A combination of French and British acrobatic groups, the show promises to be full of live, original music, acrobatics, breakdancing and BMX cycling.  K’Boum is part of Collectif AOC, a French group with several acrobatics troupes. Oversees is part of a British experimental circus theatre group called Barely Methodical Troupe (BMT).

Oversees commences the show with an eight-minute performance set to live flute music that brings to mind Yann Tiersen. Two simply-dressed men appear to use the stage as their playground, dancing, leaping and bounding in synchronisation. One man is the support and the other jumps, tumbles and flips from the support’s hands or shoulders.  The choreography is youthful and lucid, a sort of brotherly play fighting. 

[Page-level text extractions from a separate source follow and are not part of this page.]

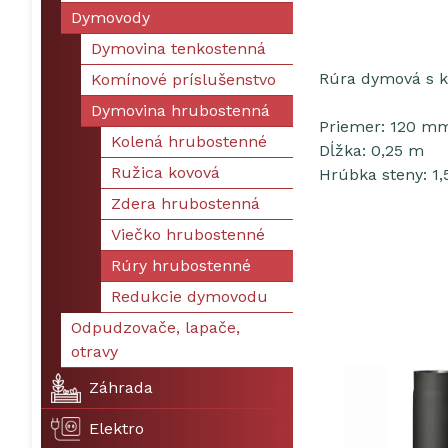
Dymovody
Dymovina tenkostenná
Rúra dymová s 
Komínové príslušenstvo
Dymovina hrubostenná
Priemer: 120 m
Kolená hrubostenné
Dĺžka: 0,25 m
Ružica kovová
Hrúbka steny: 1
Zdera hrubostenná
Viečko hrubostenné
Rúry hrubostenné
Redukcie dymovodu
Odpudzovače, lapače,
otravy
Záhrada
Elektro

During K’Boum’s forty-minute set, Bertrand Landhauser provides the music score, a unique mix of hip-hop and soul; he plays the trombone live, beat boxes and plays percussion. The structure of the set has a similarly unique and also spontaneous feel. The set commences with a purely hip-hop breakdancing scene in half-light on the stage. Before the lights come on, the music changes and the rest of the group marches onto stage, one by one. There are four men in the group, all sporting moustaches and brightly coloured t-shirts. They look like a seventies football team. Their entrance onto to the stage resembles Tetris blocks; they march slowly, only walking in straight lines. Occasionally, they stop and break out into a breakdancing or acrobatic routine.

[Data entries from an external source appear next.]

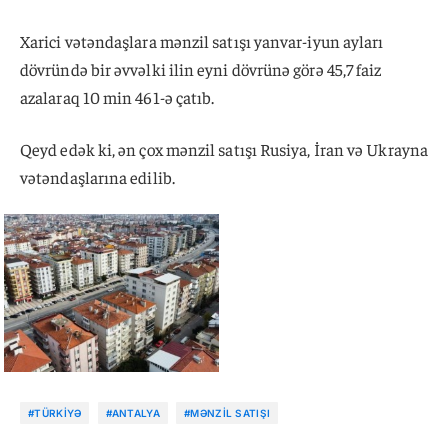
Xarici vətəndaşlara mənzil satışı yanvar-iyun ayları
dövründə bir əvvəlki ilin eyni dövrünə görə 45,7 faiz
azalaraq 10 min 461-ə çatıb.
Qeyd edək ki, ən çox mənzil satışı Rusiya, İran və Ukrayna
vətəndaşlarına edilib.
#TÜRKIYƏ
#ANTALYA
#MƏNZIL SATIŞI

Their introduction is an impressive moment; three of the men form a human pyramid, before the fourth member of the group throws a microphone up to the top. The leader of the group speaks with a hilariously thick French accent and introduces their theme, which is that of an old-fashioned telecommercial, complete with background elevator music and their own jingle. He ‘sells’ a BMX bike, demonstrating its uses for tricks, before breakdancing and BMX tricks erupt. A particular favourite was when the acrobat ‘surfed’ the bike in a circle by standing on the handlebars and the seat. The group also recreates a scene from ‘ET’ on stage, the BMX rider in a hoodie with a covered basket on the front of the bike, held up by two members of the group while a spotlight is the moon. The audience erupts into laughter at this spontaneous throwback. 

The next item that the leader ‘sells’ is one of the members of the group as a male, acrobat and break-dancer who can bend, stretch and carry heavy things. This scene is hilarious, the leader introducing the ‘item’ as “neither an inflatable swimming pool nor a carrot peeler”; the leader is thrown and tossed by the ‘item’ to demonstrate his abilities. The acrobat being sold is the main breakdancer of the group, plus the base of all the tumbling and acrobatics. He has an impressive scene, where the audience sees a gymnastic battle on stage between his breakdancing and the tricks of the BMX rider. 

Both sets are comical and inventive, creating charmingly youthful performances that are full of character, as well as acrobatic prowess.